On September 3, when the explosion happened, I was in the command headquarters building. It wasn’t easy getting inside, but one of the staff helped me. The explosion was so powerful that it was clear that something had happened. In the background and up to this time, there’d been other booms, but this gave you the sense of something irreparable. It also became clear that children were starting to die. I ran out of the building, just in time for a second explosion. I’d forgotten my recorder inside, and I wanted to go back in to get it, but they wouldn’t let me back now. And that’s when the shootout started. They yelled at me: “Get down!” I hit the ground, and tried to call the newsroom, but the connection failed. The line had gone silent, it was impossible to get through, and there wasn’t even a dial tone. Then I finally got through to an operator, and I started saying something, when they began carrying out the first boy with a deep wound in his back. Everything happened in just a few minutes. To this day, I can still see that boy before my eyes.

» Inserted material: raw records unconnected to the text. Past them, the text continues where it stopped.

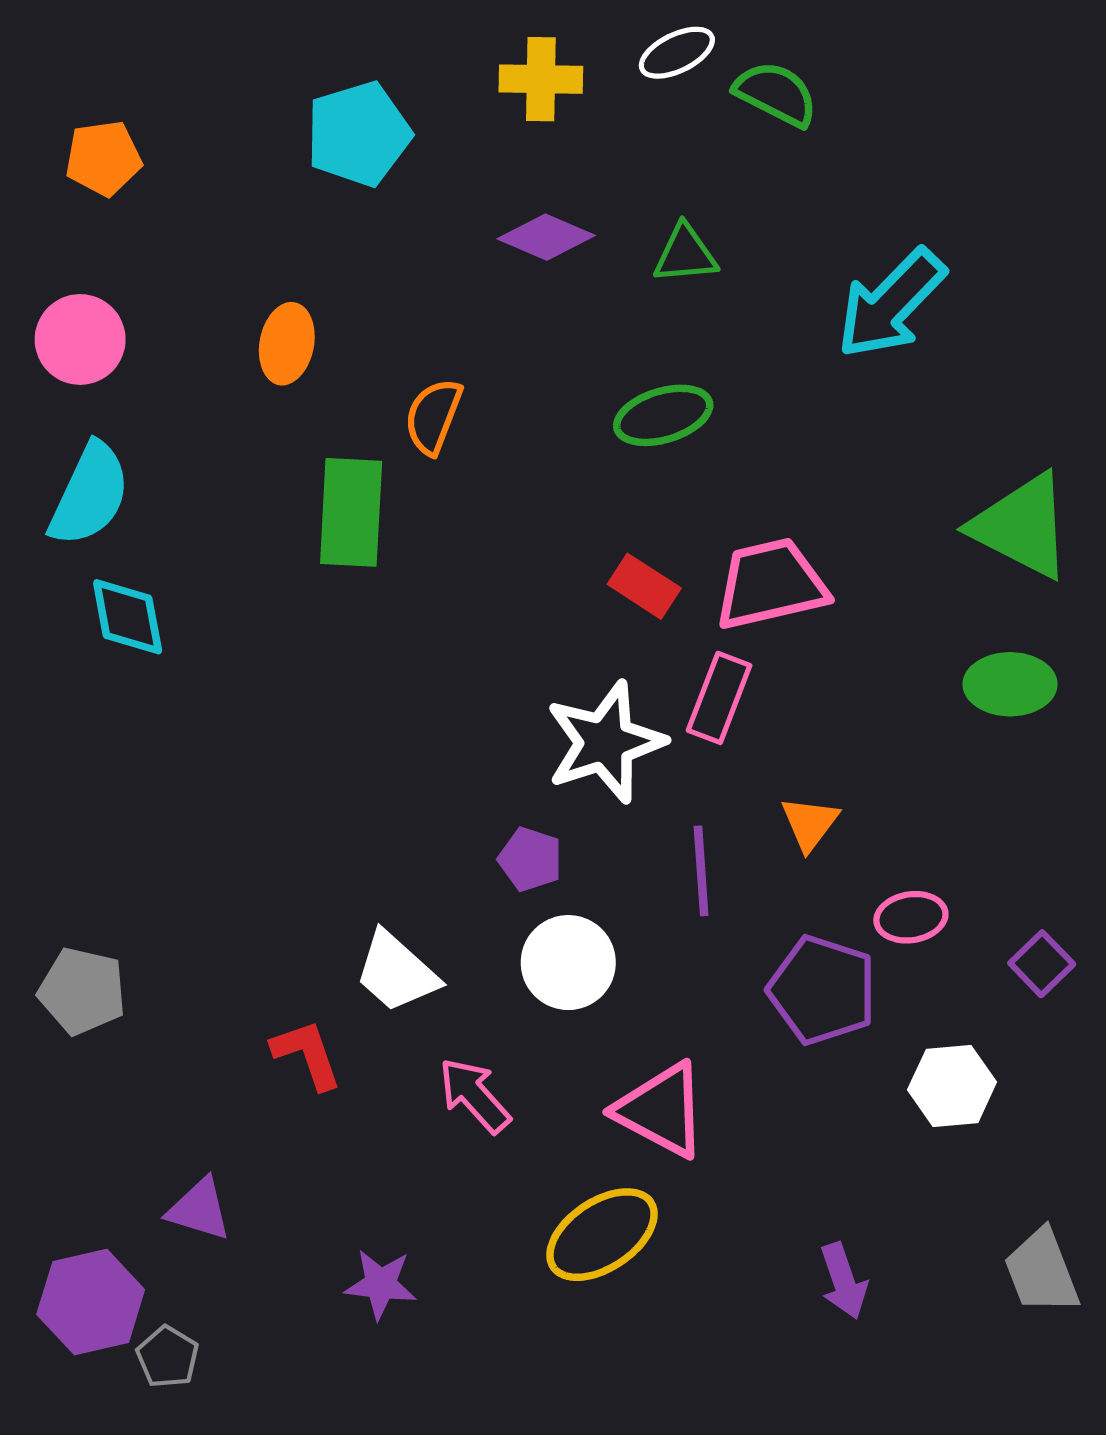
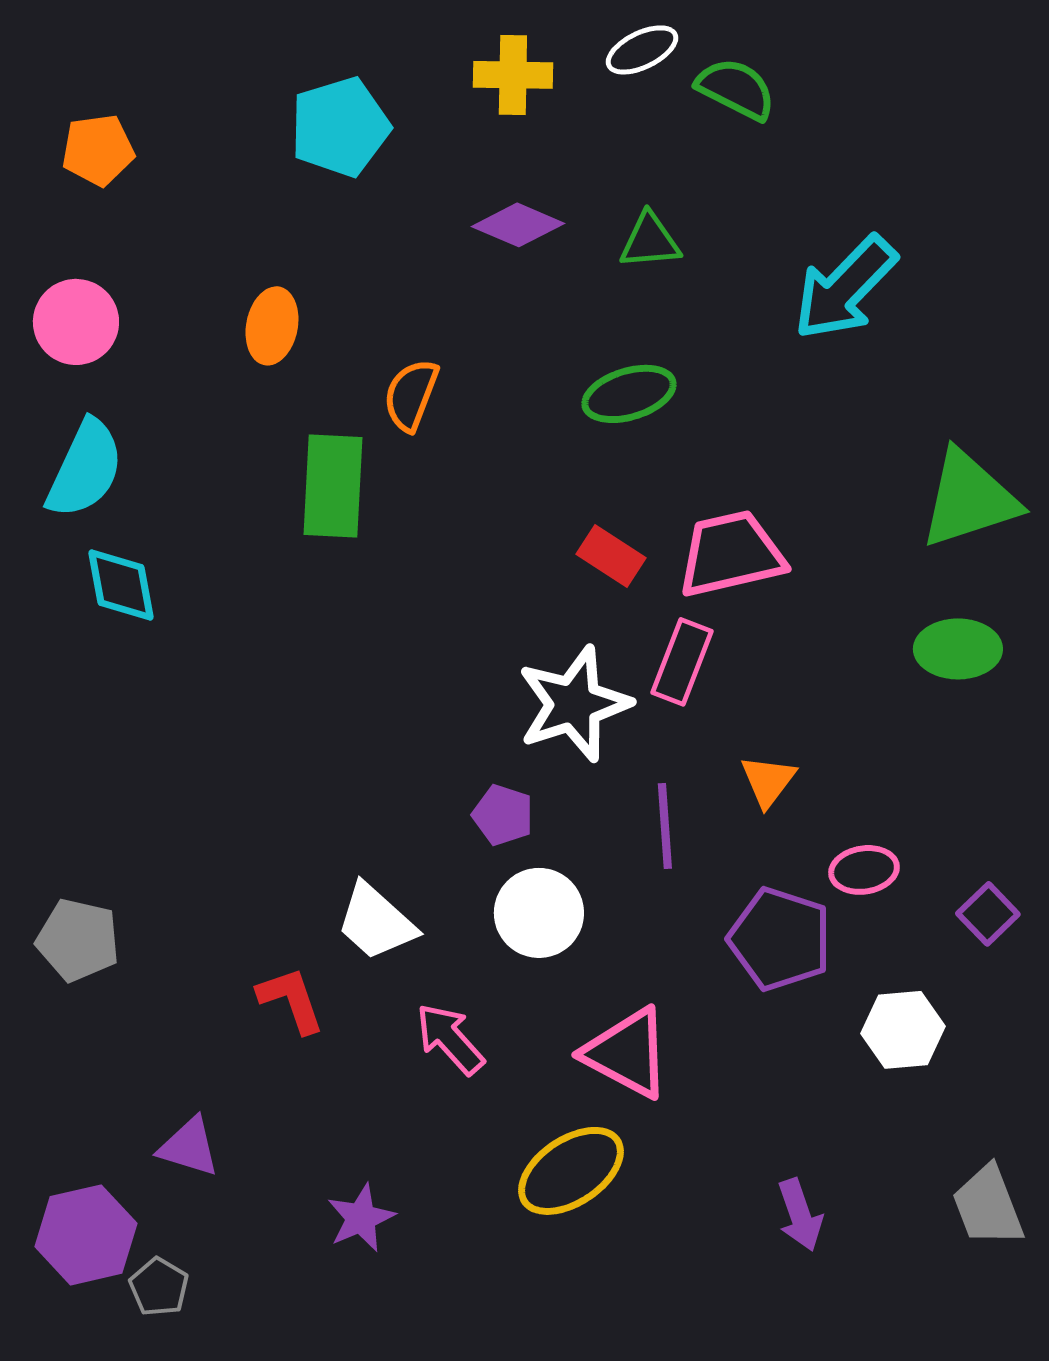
green triangle: (1022, 526) -> (969, 499), turned -45
purple star: (381, 1284) -> (361, 1218), turned -30

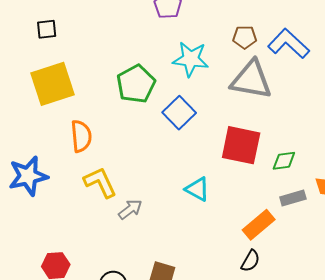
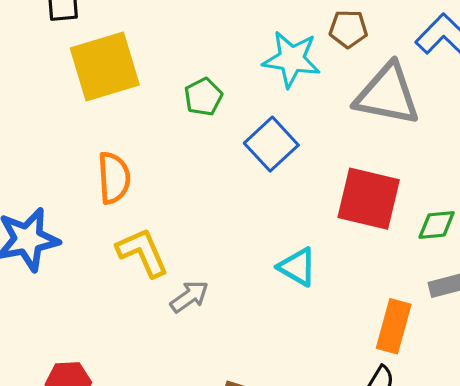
brown pentagon: (245, 37) -> (348, 29), moved
yellow square: (52, 84) -> (105, 66), moved
green pentagon: (136, 84) -> (203, 97), size x0.6
orange rectangle: (259, 225) -> (394, 326), turned -36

The most terrifying thing were the funerals. Everyone was laid to rest on the same day, in a whole field of graves. That day, I went to a meeting at the airport, which is about five minutes from town, and the cemetery is located between the town and the airport. I asked a friend to drive me, and we got caught in a traffic jam of hearses. It was an endless stream of cars with coffins on their roofs. This was the most concentrated horror I witnessed.
At one point, whenever I heard or said anything about Beslan, I immediately started crying. It’s a difficult, tragic story, but you can’t cry forever. I talked about this with a psychologist, and then it passed. They told me it was a post-traumatic syndrome, but I feel funny talking about my experiences, compared to those who lost their children. I have great admiration for the mothers of Beslan. These are courageous women who endured everything. People tried to write them off as crazy, and they haven’t always been understood. When they started receiving humanitarian aid, people had a strange reaction. These women survived enormous psychological pressure, and they managed to remain decent and wise, and they’ll fight to the end for an investigation. Today, these women help a lot of people in Beslan. They’ve become the ones to whom everyone turns, if there’s ever a problem.